REQUIRED WORK:
Transcribe the entries exactly; images are not part of the copy.

TASK INPUTS:
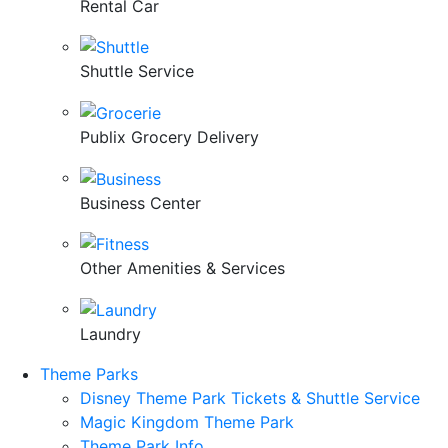
Rental Car
Shuttle Service
Publix Grocery Delivery
Business Center
Other Amenities & Services
Laundry
Theme Parks
Disney Theme Park Tickets & Shuttle Service
Magic Kingdom Theme Park
Theme Park Info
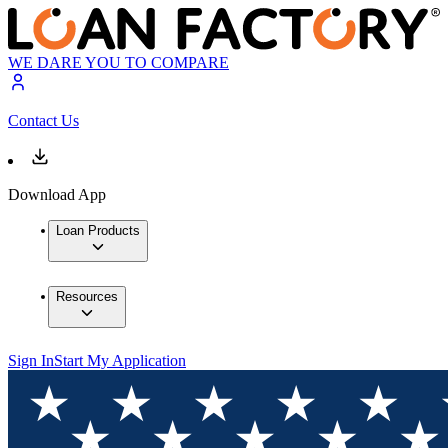
WE DARE YOU TO COMPARE
Contact Us
Download App
Loan Products
Resources
Sign In
Start My Application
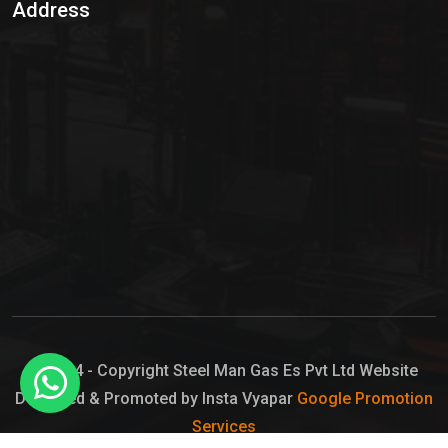
Address
Hypo Chemical
Hypochlorite Solution
Sodium Hypochlorite Solution
Ammonia Cylinder
Ammonia Liquid
Ammonium Hydroxide Solution
Chlorine Gas Cylinder
Liquid Chlorine
© 2024 - Copyright Steel Man Gas Es Pvt Ltd Website
Designed & Promoted by Insta Vyapar
Google Promotion
Sodium Hypochlorite Bleach
Services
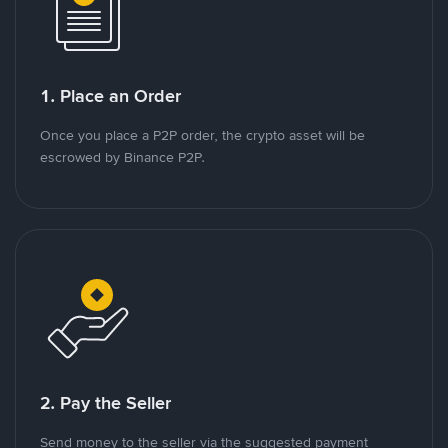
1. Place an Order
Once you place a P2P order, the crypto asset will be
escrowed by Binance P2P.
2. Pay the Seller
Send money to the seller via the suggested payment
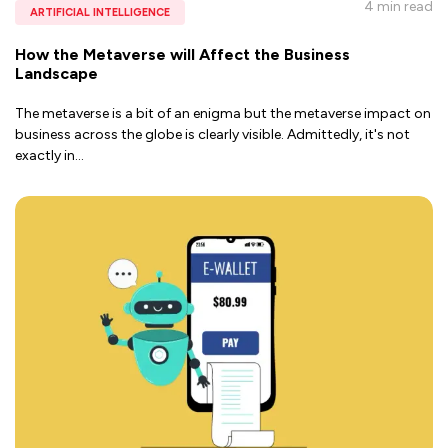
4 min
read
ARTIFICIAL INTELLIGENCE
How the Metaverse will Affect the Business
Landscape
The metaverse is a bit of an enigma but the metaverse impact on
business across the globe is clearly visible. Admittedly, it's not
exactly in
...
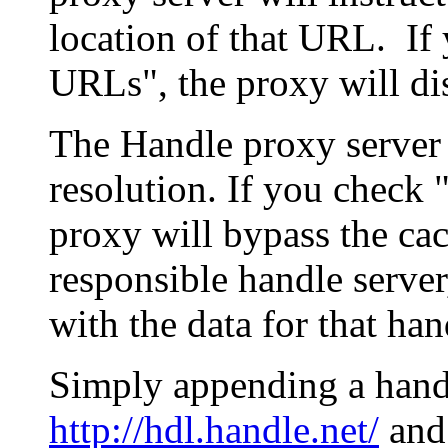
location of that URL. If 
URLs", the proxy will di
The Handle proxy server 
resolution. If you check 
proxy will bypass the cac
responsible handle server
with the data for that han
Simply appending a hand
http://hdl.handle.net/
and 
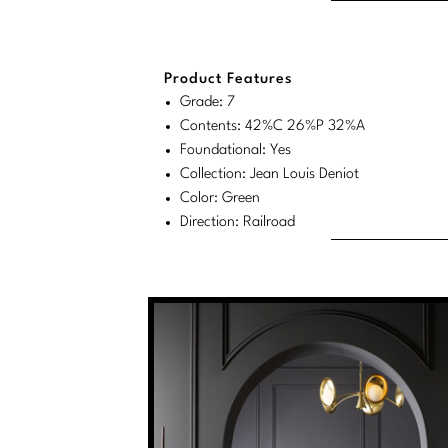
Product Features
Grade: 7
Contents: 42%C 26%P 32%A
Foundational: Yes
Collection: Jean Louis Deniot
Color: Green
Direction: Railroad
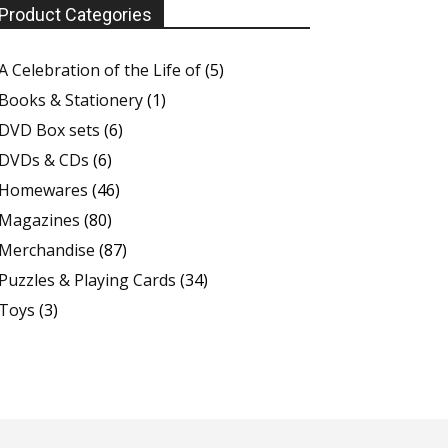
Product Categories
A Celebration of the Life of
(5)
Books & Stationery
(1)
DVD Box sets
(6)
DVDs & CDs
(6)
Homewares
(46)
Magazines
(80)
Merchandise
(87)
Puzzles & Playing Cards
(34)
Toys
(3)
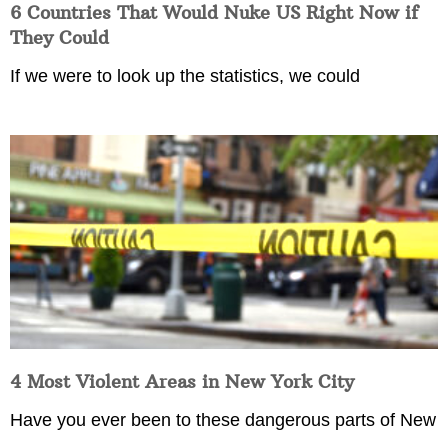
6 Countries That Would Nuke US Right Now if
They Could
If we were to look up the statistics, we could
4 Most Violent Areas in New York City
Have you ever been to these dangerous parts of New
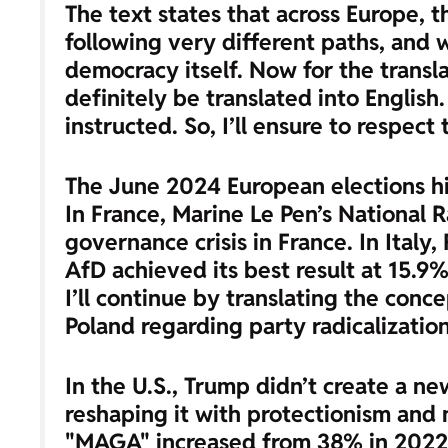
The text states that across Europe, t
following very different paths, and 
democracy itself. Now for the translat
definitely be translated into Engli
instructed. So, I’ll ensure to respect 
The June 2024 European elections hig
In France, Marine Le Pen’s National 
governance crisis in France. In Italy,
AfD achieved its best result at 15.9%
I’ll continue by translating the conc
Poland regarding party radicalization
In the U.S., Trump didn’t create a n
reshaping it with protectionism and 
"MAGA" increased from 38% in 2022 t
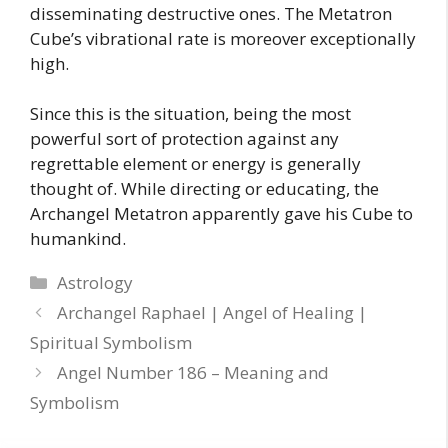
disseminating destructive ones. The Metatron
Cube’s vibrational rate is moreover exceptionally
high.
Since this is the situation, being the most
powerful sort of protection against any
regrettable element or energy is generally
thought of. While directing or educating, the
Archangel Metatron apparently gave his Cube to
humankind.
Categories
Astrology
Archangel Raphael | Angel of Healing |
Spiritual Symbolism
Angel Number 186 – Meaning and
Symbolism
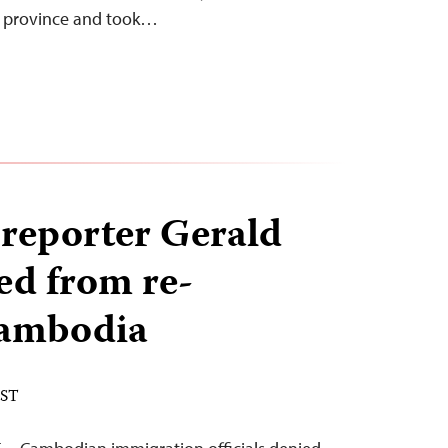
g province and took…
reporter Gerald
ed from re-
Cambodia
EST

RESPONSE TO THIS EXERCISE:
Rental Car
Shuttle Service
Publix Grocery Delivery
Business Center
Other Amenities & Services
Laundry
Theme Parks
Disney Theme Park Tickets & Shuttle Service
Magic Kingdom Theme Park
Theme Park Info
WE DARE YOU TO COMPARE
Contact Us
Download App
Loan Products
Resources
Sign In
Start My Application
Address
Hypo Chemical
Hypochlorite Solution
Sodium Hypochlorite Solution
Ammonia Cylinder
Ammonia Liquid
Ammonium Hydroxide Solution
Chlorine Gas Cylinder
Liquid Chlorine
© 2024 - Copyright Steel Man Gas Es Pvt Ltd Website
Designed & Promoted by Insta Vyapar
Google Promotion
Sodium Hypochlorite Bleach
Services
1. Place an Order
Once you place a P2P order, the crypto asset will be
escrowed by Binance P2P.
2. Pay the Seller
Send money to the seller via the suggested payment
4 min
read
ARTIFICIAL INTELLIGENCE
How the Metaverse will Affect the Business
Landscape
The metaverse is a bit of an enigma but the metaverse impact on
business across the globe is clearly visible. Admittedly, it's not
exactly in
...
location of that URL. If 
URLs", the proxy will di
The Handle proxy server 
resolution. If you check 
proxy will bypass the cac
responsible handle server
with the data for that han
Simply appending a hand
http://hdl.handle.net/
and 
Product Features
Grade: 7
Contents: 42%C 26%P 32%A
Foundational: Yes
Collection: Jean Louis Deniot
Color: Green
Direction: Railroad
Product Categories
A Celebration of the Life of
(5)
Books & Stationery
(1)
DVD Box sets
(6)
DVDs & CDs
(6)
Homewares
(46)
Magazines
(80)
Merchandise
(87)
Puzzles & Playing Cards
(34)
Toys
(3)
6 Countries That Would Nuke US Right Now if
They Could
If we were to look up the statistics, we could
4 Most Violent Areas in New York City
Have you ever been to these dangerous parts of New
The text states that across Europe, t
following very different paths, and 
democracy itself. Now for the translat
definitely be translated into Engli
instructed. So, I’ll ensure to respect 
The June 2024 European elections hig
In France, Marine Le Pen’s National 
governance crisis in France. In Italy,
AfD achieved its best result at 15.9%
I’ll continue by translating the conc
Poland regarding party radicalization
In the U.S., Trump didn’t create a n
reshaping it with protectionism and 
"MAGA" increased from 38% in 2022 t
disseminating destructive ones. The Metatron
Cube’s vibrational rate is moreover exceptionally
high.
Since this is the situation, being the most
powerful sort of protection against any
regrettable element or energy is generally
thought of. While directing or educating, the
Archangel Metatron apparently gave his Cube to
humankind.
Categories
Astrology
Archangel Raphael | Angel of Healing |
Spiritual Symbolism
Angel Number 186 – Meaning and
Symbolism
g province and took…
reporter Gerald
ed from re-
Cambodia
EST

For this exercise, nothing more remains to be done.